Я помню, как родилась.
Вообще-то, я помню и время до этого. В мире не было света, но была музыка: скрип суставов, биение крови, убаюкивающее стаккато сердца, богатая симфония желудка. Звуки обволакивали и защищали.
А потом мой мир раскололся, и меня вытолкнуло в холодную и яркую тишину. Я пыталась заполнить пустоту криками, но пространства оказалось слишком много. Во мне бушевала ярость, и все же пути назад не было.
Больше мне ничего не вспоминается – в конце концов я была лишь младенцем, пусть и немного необычным. Кровь и суета ничего для меня не значили. Я не помню ни ужаса повитухи, ни рыданий отца, ни речей священника, который читал молитву вслед отлетевшей душе моей матери.
Она оставила мне непростое, тяжелое наследство. Отец скрыл ужасные подробности ото всех, включая меня саму, переехал вместе со мной в Лавондавилль, столицу Горедда, и снова взялся за юридическую практику с того места, где ее бросил. Он придумал себе более приемлемую покойную жену, и я верила в нее, как некоторые люди верят в Небеса.
Я была капризным ребенком – отказывалась брать грудь, если кормилица пела фальшиво.
– Оно, кажется, имеет исключительный слух, – заметил как-то Орма, высокий угловатый знакомый моего отца, который часто навещал его в те дни. Орма называл меня «оно», будто я была вещью; а меня притягивала его отчужденность, как кошек притягивают люди, которые стараются их избегать.
Однажды весенним утром он сопроводил нас в собор, где молодой священник умастил мои жидкие волосенки маслом лаванды и сказал мне, что в глазах Небес я равна королеве. Как любой уважающий себя младенец, я разразилась криками, которые эхом разнеслись по всему нефу. Не трудясь оторваться от работы, которую принес с собой, мой отец обещал ревностно воспитать меня в вере Всесвятых. Священник протянул мне отцовский псалтырь, и я как по заказу тут же его уронила. Упав, он открылся на портрете святой Йиртрудис, лицо которой было замазано черным.
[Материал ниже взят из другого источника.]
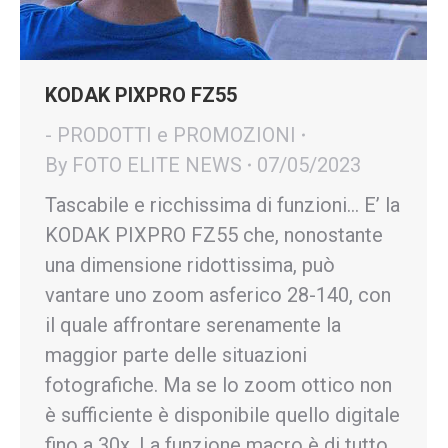
KODAK PIXPRO FZ55
- PRODOTTI e PROMOZIONI
By
FOTO ELITE NEWS
07/05/2023
Tascabile e ricchissima di funzioni… E’ la
KODAK PIXPRO FZ55 che, nonostante
una dimensione ridottissima, può
vantare uno zoom asferico 28-140, con
il quale affrontare serenamente la
maggior parte delle situazioni
fotografiche. Ma se lo zoom ottico non
è sufficiente è disponibile quello digitale
fino a 30x. La funzione macro è di tutto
Священник поцеловал свою руку, подняв мизинец.
– Вы не вырвали страницы еретички!
– Это очень старый псалтырь, – сказал папа, по-прежнему не поднимая глаз, – не хочется книгу портить.
– Мы советуем всем верующим библиофилам склеить листы, посвященные Йиртрудис, вместе, чтобы не выходило таких недоразумений. – Священник перевернул страницу. – Небо, конечно же, имело в виду святую Капити.
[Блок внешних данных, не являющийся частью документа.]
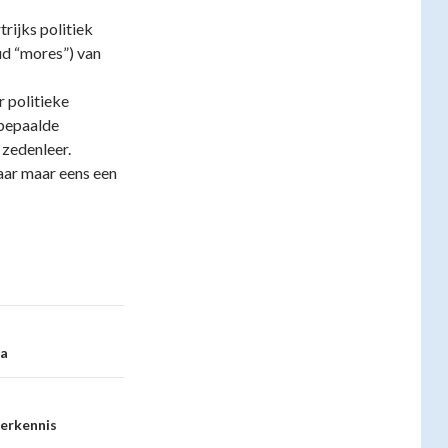
trijks politiek
ud “mores”) van
r politieke
 bepaalde
 zedenleer.
aar maar eens een
ra
ierkennis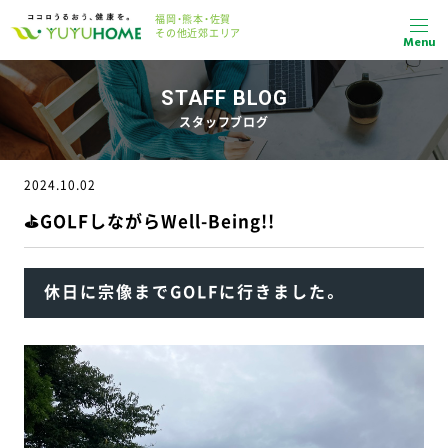
福岡・熊本・佐賀
その他近郊エリア
Menu
STAFF BLOG
スタッフブログ
2024.10.02
⛳GOLFしながらWell-Being!!
休日に宗像までGOLFに行きました。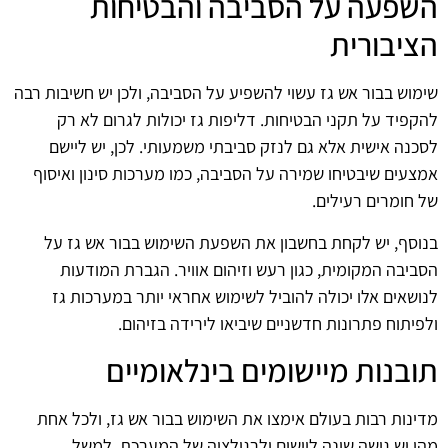
השפעה על הסביבה והבטיחות
הציבורית
שימוש בבור אש גז עשוי להשפיע על הסביבה, ולכן יש חשיבות רבה
להקפיד על תקני הבטיחות. דליפות גז יכולות לגרום לא רק
לסכנה אישית אלא גם לנזק סביבתי משמעותי. לכן, יש ליישם
אמצעים שיבטיחו שמירה על הסביבה, כמו מערכות סינון ואיסוף
של חומרים רעילים.
בנוסף, יש לקחת בחשבון את השפעת השימוש בבור אש גז על
הסביבה המקומית, כגון רעש וזיהום אוויר. הגברת המודעות
לנושאים אלו יכולה להוביל לשימוש אחראי יותר במערכות גז
ולפיתוח פתרונות חדשניים שיביאו לירידה בזיהום.
תובנות מיישומים בינלאומיים
מדינות רבות בעולם אימצו את השימוש בבור אש גז, ולכל אחת
מהן יש גישה שונה ליישום ולרגולציה של המערכת. למשל,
Папа пробормотал что-то о суеверном притворстве, священник услышал, и последовал разгоряченный спор, который у меня в памяти не задержался. Я завороженно следила взглядом за процессией монахов, следующих по нефу. Они прошуршали мимо нас в своей мягкой обуви и летящих темных робах, стуча четками, и заняли места на хорах. Звонко заскрипели скамьи; кто-то из монахов кашлянул.
Они начали петь.
Собор, наполнившись гармоничным переливом мужских голосов, казалось, распахнулся перед моим взором. В высоких окнах засияло солнце, мраморный пол расцвел золотым и алым. Музыка подняла мое крошечное тельце, наполнила и окружила, сделала меня больше, чем я была до того. Она стала ответом на мой незаданный вопрос, заполнила кошмарную пустоту, в которую я родилась. Во мне поднялась надежда – нет, уверенность – что я могу преодолеть это огромное пространство и коснуться рукой сводчатого потолка.